Na segunda-feira 20, após sobrevoar de helicóptero as áreas mais devastadas pelo dilúvio, o presidente Lula reuniu-se com o governador Tarcísio de Freitas, do Republicanos, e prometeu investir na construção de unidades habitacionais do Minha Casa Minha Vida para evitar que a população afetada voltasse a ocupar as encostas. O ministro do Desenvolvimento Social, ­Wellington Dias, informou ainda que vai antecipar os pagamentos do Bolsa Família a todos os beneficiários dos municípios atingidos.

Prevenção. Lula promete investir em moradia popular para evitar tragédias – Imagem: Rovena Rosa/ABR

Freitas, por sua vez, decretou situação de calamidade em seis municípios do litoral, para facilitar a adoção de medidas emergenciais, como os reparos nas rodovias e a instalação de um hospital de campanha pela Marinha em São Sebastião, com 300 leitos e 21 profissionais de saúde. Maior embarcação de guerra do País, o navio Atlântico foi enviado para prestar ajuda humanitária na região, a pedido do governador paulista.

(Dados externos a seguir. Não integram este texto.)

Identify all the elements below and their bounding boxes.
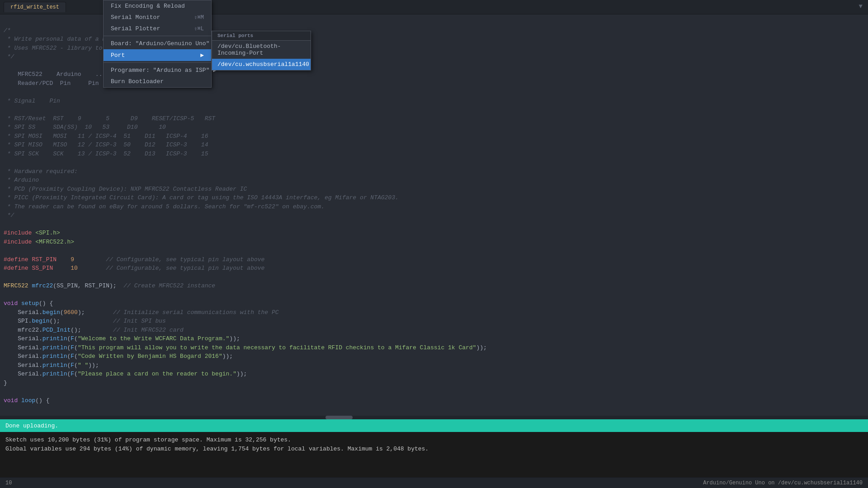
- status-text: Done uploading.: [5, 422, 58, 429]
- menu-burn-bootloader[interactable]: Burn Bootloader: [104, 76, 211, 87]
- console-line-2: Global variables use 294 bytes (14%) of …: [5, 445, 863, 454]
- menu-port[interactable]: Port ▶: [104, 49, 211, 61]
- menu-serial-monitor[interactable]: Serial Monitor ⇧⌘M: [104, 12, 211, 23]
- tools-menu: Fix Encoding & Reload Serial Monitor ⇧⌘M…: [103, 0, 212, 88]
- bottom-bar-right: Arduino/Genuino Uno on /dev/cu.wchusbser…: [703, 480, 863, 486]
- menu-board[interactable]: Board: "Arduino/Genuino Uno" ▶: [104, 38, 211, 49]
- window-collapse-button[interactable]: ▼: [859, 3, 863, 10]
- menu-serial-plotter[interactable]: Serial Plotter ⇧⌘L: [104, 23, 211, 34]
- port-wchusbserial[interactable]: /dev/cu.wchusbserial1a1140: [212, 59, 311, 70]
- port-bluetooth[interactable]: /dev/cu.Bluetooth-Incoming-Port: [212, 41, 311, 59]
- serial-ports-header: Serial ports: [212, 31, 311, 41]
- menu-divider-2: [104, 62, 211, 63]
- tab-label: rfid_write_test: [10, 4, 59, 10]
- scrollbar-track[interactable]: [0, 416, 868, 419]
- menu-programmer[interactable]: Programmer: "Arduino as ISP" ▶: [104, 64, 211, 76]
- tab-rfid-write-test[interactable]: rfid_write_test: [4, 2, 66, 12]
- menu-fix-encoding[interactable]: Fix Encoding & Reload: [104, 0, 211, 12]
- serial-ports-menu: Serial ports /dev/cu.Bluetooth-Incoming-…: [212, 31, 311, 70]
- status-bar: Done uploading.: [0, 419, 868, 432]
- bottom-bar: 10 Arduino/Genuino Uno on /dev/cu.wchusb…: [0, 477, 868, 488]
- scrollbar-thumb[interactable]: [326, 416, 353, 419]
- console-area: Sketch uses 10,200 bytes (31%) of progra…: [0, 432, 868, 477]
- bottom-bar-left: 10: [5, 480, 12, 486]
- console-line-1: Sketch uses 10,200 bytes (31%) of progra…: [5, 436, 863, 445]
- menu-divider-1: [104, 36, 211, 36]
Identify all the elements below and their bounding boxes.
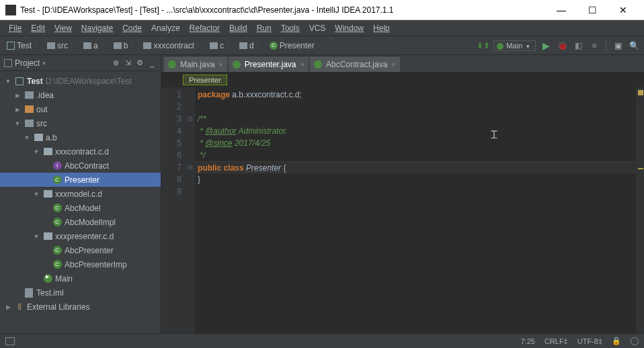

As iniciativas emergenciais são bem-vindas, mas não resolvem o problema estrutural, provocado pela desigualdade e ocupação irregular do solo por famílias pobres. Diante do longo histórico do Poder Público de tapar o sol com a peneira, ao menos desta vez as ministras Marina Silva, do Meio Ambiente, e Luciana Santos, da Ciência, Tecnologia e Inovação, apresentaram uma proposta mais duradoura e racional para prevenir a sucessão de tragédias. A ideia é criar um plano emergencial de adaptação a eventos climáticos extremos em 1.038 cidades, que abrigam 57% da população do País. “Se eu tenho a série histórica dizendo que esses municípios apresentam altíssimo risco, ou alto risco, eu posso decretar emergência climática”, explica Marina. Dessa forma, seria possível alocar mais facilmente os recursos necessários para obras de contenção de encostas, sistemas de drenagem, reassentamento de moradores e recuperação de matas ciliares, além de aperfeiçoar os planos de defesa civil e sistemas de alertas. •

PUBLICADO NA EDIÇÃO Nº 1248 DE CARTACAPITAL, EM 1° DE MARÇO DE 2023.

Este texto aparece na edição impressa de CartaCapital sob o título “Os alvos de sempre”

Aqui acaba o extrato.